Estimating Emissions from Sources of Air Pollution

6.1 Development of an Emissions Inventory

6.1.8 Compiling an Emissions Inventory
The development of an emission inventory is a multi-step process as discussed below. It consists of:

1. Data collection

Data must first be collected. Decisions must be made concerning the relevant emission sources to be included in the inventory. Determinations must also be made as to when emission factors will be used, when emission models will be used, and when emission measurements need to be made. The best sources of data must be identified, and then all relevant data must be collected. In some cases, relevant emissions data will be considered to be confidential. Steps must be taken to collect this data in a form that meets the confidentiality requirements and still allows an adequate assessment of the data. This can be a challenging process at times. In other cases, the data collected is highly uncertain or must be extrapolated to areas where data is scarce. As discussed in Step 2, the uncertainty involved in this data must be estimated and noted.

2. Uncertainty Assessment

The uncertainty in the emission estimates for the various sources must be determined. Otherwise, the policy makers or other users of the inventory can be given a false assessment of the meaning of the inventory and how much it can be relied upon. All emission inventories involve uncertainties. The inventory developers must assess those uncertainties and make that information available along with the inventory information.

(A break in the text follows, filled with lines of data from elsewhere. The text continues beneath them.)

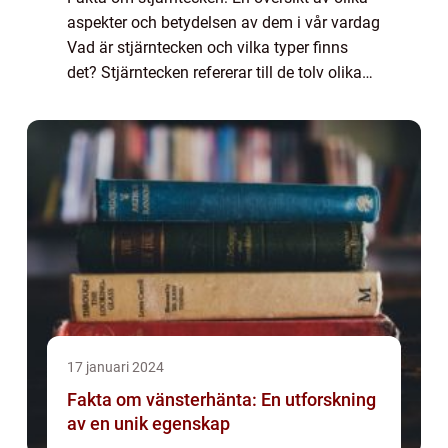
aspekter och betydelsen av dem i vår vardag
Vad är stjärntecken och vilka typer finns
det? Stjärntecken refererar till de tolv olika
delarna av zodiaken, som är en 360 graders
cirkel uppdelad i tolv lika de...
17 januari 2024
Fakta om vänsterhänta: En utforskning
av en unik egenskap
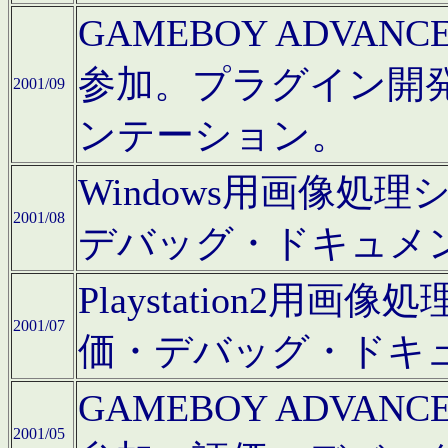
GAMEBOY ADV
参加。プラグイン開
2001/09
ンテーション。
Windows用画像処
2001/08
デバッグ・ドキュメ
Playstation2
2001/07
価・デバッグ・ドキ
GAMEBOY ADV
2001/05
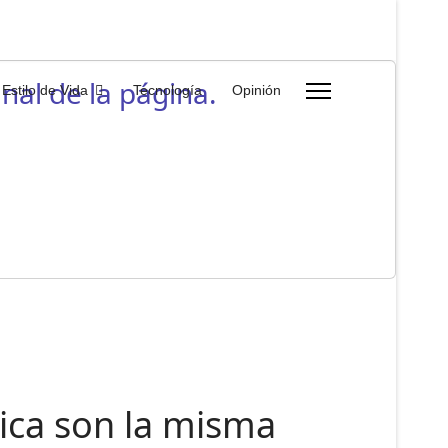
nal de la página.
Estilo de Vida
Tecnología
Opinión
ica son la misma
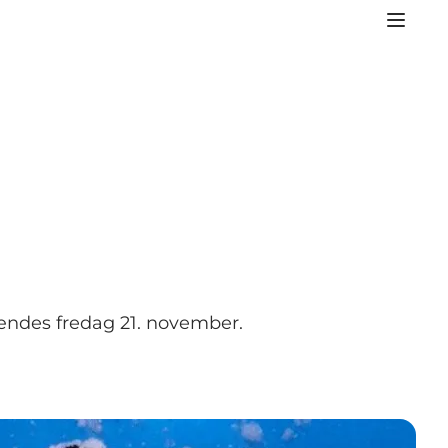
 tændes fredag 21. november.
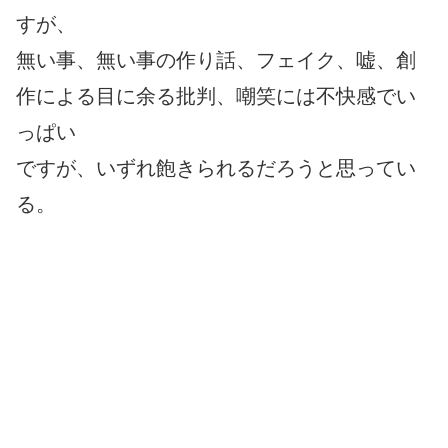
すが、
無い事、無い事の作り話、フェイク、嘘、創
作による目に余る批判、嘲笑には不快感でい
っぱい
ですが、いずれ飽きられるだろうと思ってい
る。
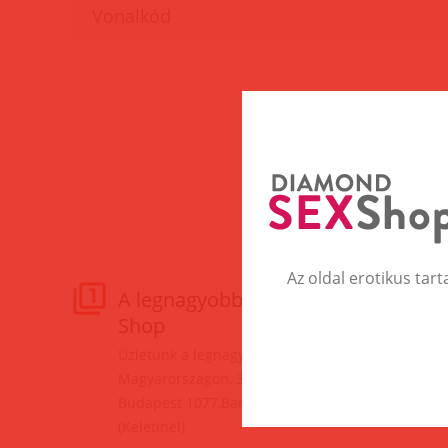
Az oldal erotikus tart
A legnagyobb Erotic
M
Shop
Fe
do
Üzletünk a legnagyobb
Kf
Magyarországon, 3 szinten!
va
Budapest 1077,Baross tér 17.
(Keletinél)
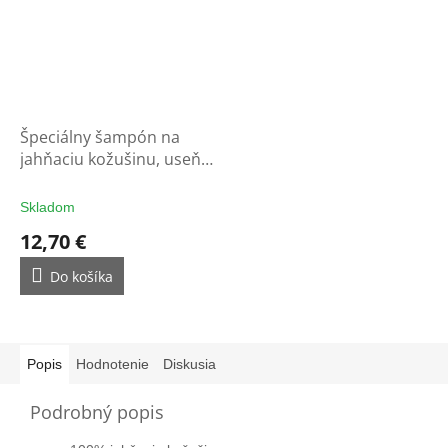
Špeciálny šampón na
jahňaciu kožušinu, useň a
vlnu
Skladom
12,70 €
Do košíka
Popis
Hodnotenie
Diskusia
Podrobný popis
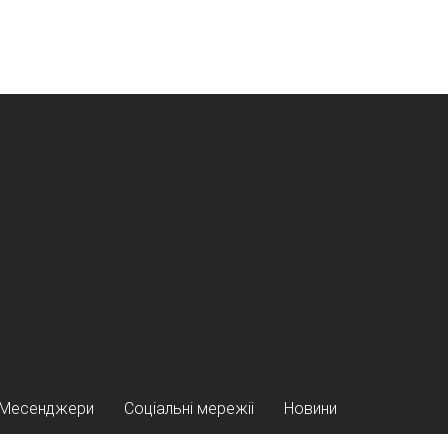
Месенджери
Соціальні мережіі
Новини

3. Definition of key emission categories

As the inventory data is brought together, it normally becomes apparent that there are clear breakdowns of the data that allow the proper grouping of the emission sources into relevant categories. Common emission source categories were discussed in sub-section 6.1.4.

4. Time series consistency

Inventories are often use to determine progress in meeting emission reduction goals. Thus, inventories compiled for different years are compared to see how emissions are changing. If inconsistent processes are used to build inventories for different years, then the inventories cannot be compared. In cases where inventories will be compared over different years, then care must be taken to ensure that similar approaches are used to build the inventories. Even in cases of emission uncertainties, inventories for different years that are developed using consistent approaches can provide meaningful indications of emission trends.

5. Quality Assurance

While emission inventories are always uncertain, efforts must be made to insure the best possible emission values. All emission inventory development process must contain a quality assurance element to minimize errors and to ensure consistency.

6. Reporting

Inventories are only worthwhile if they are summarized in formats that can be adequately used by the persons for which the inventory was developed. Care must be taken to present inventory data in a consistent and meaningful way.